Your assignment
Below are some entries. Count how many of their lines include "File", then give that number only.

BEGIN

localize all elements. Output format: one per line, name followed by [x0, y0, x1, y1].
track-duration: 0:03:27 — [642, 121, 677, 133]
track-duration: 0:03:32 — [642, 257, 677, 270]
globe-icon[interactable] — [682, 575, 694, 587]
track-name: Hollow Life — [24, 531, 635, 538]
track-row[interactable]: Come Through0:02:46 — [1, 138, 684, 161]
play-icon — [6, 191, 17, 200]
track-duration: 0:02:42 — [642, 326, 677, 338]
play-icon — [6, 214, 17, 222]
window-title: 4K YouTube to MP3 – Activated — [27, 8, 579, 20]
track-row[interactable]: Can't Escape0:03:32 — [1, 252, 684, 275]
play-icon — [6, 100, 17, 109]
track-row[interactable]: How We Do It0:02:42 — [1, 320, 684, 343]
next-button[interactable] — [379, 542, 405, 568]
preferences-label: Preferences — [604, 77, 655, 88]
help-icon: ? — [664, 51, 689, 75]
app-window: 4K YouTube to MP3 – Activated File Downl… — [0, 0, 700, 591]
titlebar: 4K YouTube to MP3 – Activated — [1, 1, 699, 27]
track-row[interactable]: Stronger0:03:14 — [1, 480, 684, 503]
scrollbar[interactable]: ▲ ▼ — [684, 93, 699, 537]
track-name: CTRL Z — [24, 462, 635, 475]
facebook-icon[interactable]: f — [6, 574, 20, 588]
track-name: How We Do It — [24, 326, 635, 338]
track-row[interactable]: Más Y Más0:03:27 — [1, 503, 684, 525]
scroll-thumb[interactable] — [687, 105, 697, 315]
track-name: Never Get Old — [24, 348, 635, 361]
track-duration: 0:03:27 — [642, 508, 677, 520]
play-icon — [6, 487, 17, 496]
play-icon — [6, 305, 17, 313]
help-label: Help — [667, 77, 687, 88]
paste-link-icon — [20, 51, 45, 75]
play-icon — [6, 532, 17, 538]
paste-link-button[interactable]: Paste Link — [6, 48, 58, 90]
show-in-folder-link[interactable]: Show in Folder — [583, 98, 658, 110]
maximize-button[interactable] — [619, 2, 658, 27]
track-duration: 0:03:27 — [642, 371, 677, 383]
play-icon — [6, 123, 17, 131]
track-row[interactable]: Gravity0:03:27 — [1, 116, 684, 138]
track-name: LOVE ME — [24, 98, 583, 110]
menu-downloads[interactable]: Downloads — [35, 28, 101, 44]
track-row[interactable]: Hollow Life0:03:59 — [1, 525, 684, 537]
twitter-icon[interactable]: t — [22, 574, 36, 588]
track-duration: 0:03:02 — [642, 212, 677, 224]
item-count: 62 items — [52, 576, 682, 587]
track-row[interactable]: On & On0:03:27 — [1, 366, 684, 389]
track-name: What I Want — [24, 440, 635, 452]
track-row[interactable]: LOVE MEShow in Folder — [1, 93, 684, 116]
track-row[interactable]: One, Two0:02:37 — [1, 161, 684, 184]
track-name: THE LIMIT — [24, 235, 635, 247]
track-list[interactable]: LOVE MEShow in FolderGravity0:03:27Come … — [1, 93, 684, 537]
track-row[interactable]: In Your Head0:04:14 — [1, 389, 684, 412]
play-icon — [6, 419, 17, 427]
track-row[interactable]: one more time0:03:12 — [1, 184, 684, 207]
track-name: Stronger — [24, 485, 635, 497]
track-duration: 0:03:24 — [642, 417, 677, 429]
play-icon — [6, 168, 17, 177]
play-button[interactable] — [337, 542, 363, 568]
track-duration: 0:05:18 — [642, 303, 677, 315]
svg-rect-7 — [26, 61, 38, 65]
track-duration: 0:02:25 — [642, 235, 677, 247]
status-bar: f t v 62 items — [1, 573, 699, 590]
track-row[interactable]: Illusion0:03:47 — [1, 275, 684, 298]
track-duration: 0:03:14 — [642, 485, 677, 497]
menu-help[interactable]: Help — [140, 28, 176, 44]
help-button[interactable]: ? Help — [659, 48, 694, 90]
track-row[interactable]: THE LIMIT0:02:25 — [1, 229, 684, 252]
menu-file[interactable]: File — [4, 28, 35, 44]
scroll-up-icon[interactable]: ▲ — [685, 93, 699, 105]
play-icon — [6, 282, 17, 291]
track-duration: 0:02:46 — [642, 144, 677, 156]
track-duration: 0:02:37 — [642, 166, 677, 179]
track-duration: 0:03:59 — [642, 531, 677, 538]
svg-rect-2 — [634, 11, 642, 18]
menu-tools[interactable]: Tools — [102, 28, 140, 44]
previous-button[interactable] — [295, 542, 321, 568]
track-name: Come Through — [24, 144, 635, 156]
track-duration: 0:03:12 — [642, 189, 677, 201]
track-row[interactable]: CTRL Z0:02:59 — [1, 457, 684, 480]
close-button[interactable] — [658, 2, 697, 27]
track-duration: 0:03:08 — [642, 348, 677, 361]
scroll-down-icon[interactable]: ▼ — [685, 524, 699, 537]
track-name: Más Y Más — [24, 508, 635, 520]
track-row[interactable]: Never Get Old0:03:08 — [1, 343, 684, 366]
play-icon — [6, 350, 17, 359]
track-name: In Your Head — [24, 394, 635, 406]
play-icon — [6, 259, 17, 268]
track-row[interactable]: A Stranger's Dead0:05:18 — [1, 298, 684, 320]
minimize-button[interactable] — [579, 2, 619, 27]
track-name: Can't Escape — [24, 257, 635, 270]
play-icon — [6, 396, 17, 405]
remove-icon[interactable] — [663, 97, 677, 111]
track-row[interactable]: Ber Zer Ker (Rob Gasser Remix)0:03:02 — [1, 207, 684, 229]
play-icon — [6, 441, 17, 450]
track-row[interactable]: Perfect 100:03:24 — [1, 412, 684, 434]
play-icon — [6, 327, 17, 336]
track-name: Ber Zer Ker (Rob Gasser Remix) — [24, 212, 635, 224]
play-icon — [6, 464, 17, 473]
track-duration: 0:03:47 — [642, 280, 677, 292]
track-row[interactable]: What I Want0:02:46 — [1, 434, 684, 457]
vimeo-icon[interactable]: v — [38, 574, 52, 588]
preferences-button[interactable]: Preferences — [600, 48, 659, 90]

END

Written solution
2